With a hushed atmosphere interrupted only by soft ambient music and the wafting of cigarette smoke, Japan’s traditional kissatens have become icons that are ingrained in Japanese culture.

Symbols of a bygone era

Japan’s strong coffee culture that still lives on today was borne from the concept of traditional Japanese kissatens. In 1935 during its peak, there were more than 10,000 kissaten operating in Tokyo alone. Besides traditional coffee shops, some of them found the opportunity to branch out into various interesting versions of the kissaten.

The jazz kissa has a long tradition in Japan. During its thriving years from the 1960s to the early 1970s, these were the places where enthusiastic jazz-lovers go to listen to vinyl records while nursing their drinks, engrossed in the music. Unlike the rambunctious jazz bars of today, the old-fashioned jazz kissa is a serious affair. These music cafes contributed greatly to Japan’s love affair with jazz, which is sadly dwindling today.

Kissatens of all kinds

With the widespread popularity of manga (Japanese comics) in Japan, it is not surprising to see the sprouting of speciality shops such as the manga kissa. This is a calm oasis where manga fans come to read from a staggering library of comics to their hearts’ delight. You can choose to read in shared open spaces or in the privacy of a booth. Like the traditional kissaten, a manga kissa usually serves coffee and other beverages, simple snacks and set meals.

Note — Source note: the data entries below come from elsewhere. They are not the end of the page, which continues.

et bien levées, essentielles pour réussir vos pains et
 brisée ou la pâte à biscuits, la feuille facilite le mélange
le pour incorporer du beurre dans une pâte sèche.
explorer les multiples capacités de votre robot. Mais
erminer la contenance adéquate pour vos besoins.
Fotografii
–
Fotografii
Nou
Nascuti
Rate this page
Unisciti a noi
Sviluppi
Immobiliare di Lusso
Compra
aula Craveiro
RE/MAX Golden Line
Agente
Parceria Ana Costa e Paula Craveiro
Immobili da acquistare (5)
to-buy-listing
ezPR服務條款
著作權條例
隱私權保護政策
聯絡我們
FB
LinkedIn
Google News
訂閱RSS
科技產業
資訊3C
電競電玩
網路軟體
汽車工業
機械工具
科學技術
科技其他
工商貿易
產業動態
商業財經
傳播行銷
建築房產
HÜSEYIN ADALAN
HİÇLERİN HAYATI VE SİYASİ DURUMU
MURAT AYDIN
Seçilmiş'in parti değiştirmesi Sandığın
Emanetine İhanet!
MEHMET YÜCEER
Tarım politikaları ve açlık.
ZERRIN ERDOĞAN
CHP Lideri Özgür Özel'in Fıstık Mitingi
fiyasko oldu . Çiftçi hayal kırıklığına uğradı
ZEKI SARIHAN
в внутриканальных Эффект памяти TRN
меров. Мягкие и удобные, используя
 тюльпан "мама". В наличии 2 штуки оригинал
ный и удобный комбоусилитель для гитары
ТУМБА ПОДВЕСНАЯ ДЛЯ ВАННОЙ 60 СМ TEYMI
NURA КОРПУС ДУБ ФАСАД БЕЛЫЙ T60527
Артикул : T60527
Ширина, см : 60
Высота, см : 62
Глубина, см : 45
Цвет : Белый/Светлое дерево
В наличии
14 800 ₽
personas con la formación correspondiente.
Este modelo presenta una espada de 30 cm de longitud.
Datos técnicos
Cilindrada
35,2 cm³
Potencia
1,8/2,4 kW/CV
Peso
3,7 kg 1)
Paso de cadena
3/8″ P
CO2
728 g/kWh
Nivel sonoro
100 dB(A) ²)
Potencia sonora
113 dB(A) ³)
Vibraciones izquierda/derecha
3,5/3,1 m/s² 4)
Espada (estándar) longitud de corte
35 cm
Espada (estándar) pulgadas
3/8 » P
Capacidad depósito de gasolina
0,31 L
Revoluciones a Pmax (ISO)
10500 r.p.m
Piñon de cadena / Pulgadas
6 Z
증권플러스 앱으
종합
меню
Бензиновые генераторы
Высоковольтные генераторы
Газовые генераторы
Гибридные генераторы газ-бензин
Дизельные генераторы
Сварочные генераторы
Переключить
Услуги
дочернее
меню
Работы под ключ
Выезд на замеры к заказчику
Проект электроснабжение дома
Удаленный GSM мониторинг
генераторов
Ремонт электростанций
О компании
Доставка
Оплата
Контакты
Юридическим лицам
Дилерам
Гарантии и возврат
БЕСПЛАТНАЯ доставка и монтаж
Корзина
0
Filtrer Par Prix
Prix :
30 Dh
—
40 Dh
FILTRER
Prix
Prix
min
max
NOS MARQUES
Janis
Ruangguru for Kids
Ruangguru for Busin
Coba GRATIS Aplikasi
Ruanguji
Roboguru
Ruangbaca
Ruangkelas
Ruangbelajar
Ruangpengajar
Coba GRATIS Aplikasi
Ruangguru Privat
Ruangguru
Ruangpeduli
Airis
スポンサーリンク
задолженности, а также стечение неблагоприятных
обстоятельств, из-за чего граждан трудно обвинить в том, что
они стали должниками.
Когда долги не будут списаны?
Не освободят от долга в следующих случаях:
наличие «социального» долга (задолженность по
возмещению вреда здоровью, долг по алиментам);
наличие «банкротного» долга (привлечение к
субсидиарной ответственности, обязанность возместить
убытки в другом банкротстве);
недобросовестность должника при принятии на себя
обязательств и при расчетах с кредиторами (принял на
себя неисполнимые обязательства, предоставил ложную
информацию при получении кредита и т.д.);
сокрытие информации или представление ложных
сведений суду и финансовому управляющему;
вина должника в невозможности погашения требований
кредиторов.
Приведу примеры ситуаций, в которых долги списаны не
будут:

Another variety is the Utagoe kissa, which are cafes where people gather to sing songs that are usually associated with the leftist movement. These songs were used to protest against war, discrimination, poor working conditions and turbulent days. Of course, most of the Utagoe kissa have closed down to make way for karaoke bars. But there are still a few hidden away in the streets of Tokyo and people still visit them to reminisce and sing along to Showa folklore.

A portal to the good old days

In a rapidly changing world, we sometimes feel the need to look back and seek comfort in familiarity. To the older Japanese generation, stepping into a Showa-era coffee shop is like entering a time machine that transports them to the past. The dim lighting, sturdy old-fashioned seats and Napolitan pasta all evoke a blissful sense of nostalgia. In fact, the Japanese even have a word to describe this happiness associated with nostalgia — Natsukashii.

The golden years of the traditional Japanese kissaten are long gone and their presence is slowly fading from the coffee landscape of Japan as hipster cafes take over. The few ones that are still open for business are hidden gems of Japan.

Facade Of Cafe de l'ambre

Shopfront of Cafe de l'ambre. (Photo from: Bex Walton/CC BY-SA 2.0 via Flickr)

One such legendary coffee shop is Cafe de l'ambre, one of the oldest in Tokyo with a history dating back to 1948. Just like the typical old-school kissaten, their attention to detail is impeccable. Ichiro Sekiguchi, the founder, was obsessed in the pursuit of making the perfect brew. Not only did he hand-pick the cafe’s wide selection of beans and roast them every morning, but he also meticulously selected the cups and had the ashtrays custom-made.

At Cafe de l'ambre, they sell only coffee and coffee desserts. That is the extent of Sekiguchi’s passion. Sadly, he passed away at the grand age of 103 in 2018. 

Fortunately, the legacy of this historically rich kissaten is now upheld by baristas who have worked side by side with Ichiro Sekiguchi and the coffee they serve is still excellent. One of these baristas is Fujihiko Hayashi, the nephew of Ichiro Sekiguchi, who is every bit as passionate about coffee.

As many of these old coffee shops are family-run businesses, their fates to cessation are sealed if the younger generation does not take an interest in them. Thankfully, because of a growing community of dedicated younger baristas such as Fujihiko Hayashi, we can still enjoy the old-world charm of a kissaten for now.